Turtle with Ham and Web
2 turtles, about a pound each, shell discarded, internal organs removed
1 teaspoon corn oil
2 Tablespoons fresh shallots
2 slices fresh ginger
3 cloves garlic
2 Tablespoons Chinese rice wine
12 boneless chicken or duck webs
1 extra-large black mushroom, soaked in two cups warm water for half hour, stem discarded, one cup mushroom water reserved
1/4 pound Smithfield ham, sliced
1/2 teaspoon salt
1/2 teaspoon ground black or Sichuan pepper
1 Tablespoon sesame oil
2 Tablespoons cornstarch mixed with one tablespoon water
1. Cut legs off, and cut rest of the meat into pieces about no larger than two inches square.
2. Heat corn oil and fry shallots, ginger, and garlic until fragrant, then add wine, ham, and turtle meat and simmer for about five minutes, then drain and reserve.
3. Cut duck feet in half, then simmer in the remaining liquid for fifteen to twenty minutes.
4. Mix reserved mushroom water with salt and pepper.
5. Spread heat-proof bowl with the sesame oil, put mushroom at the bottom, then arrange larger pieces of ham, turtle, and duck feet one after another. Fill center with any remaining pieces and pack it down with your fingers, before pouring mushroom water over this, not disturbing the design made with the solid ingredients. Cover with parchment paper and set in a steamer over boiling water and steam for forty-five minutes.

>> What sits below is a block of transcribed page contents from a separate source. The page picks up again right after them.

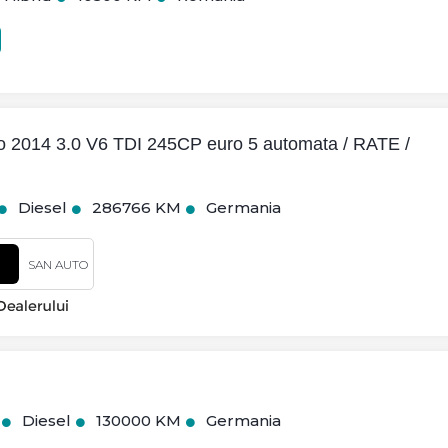
ro 2014 3.0 V6 TDI 245CP euro 5 automata / RATE /
Diesel
286766 KM
Germania
SAN AUTO
Diesel
130000 KM
Germania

6. Carefully pour liquid into a pot and bring to the boil with the cornstarch mixture, stirring until somewhat thickened.
7. Turn solid contents of the bowl carefully onto a platter, pour thickened liquid over it, and serve.
Note: If they can be located, use eight cooked turtle eggs cut in half, using them for decor, placing them around the dish.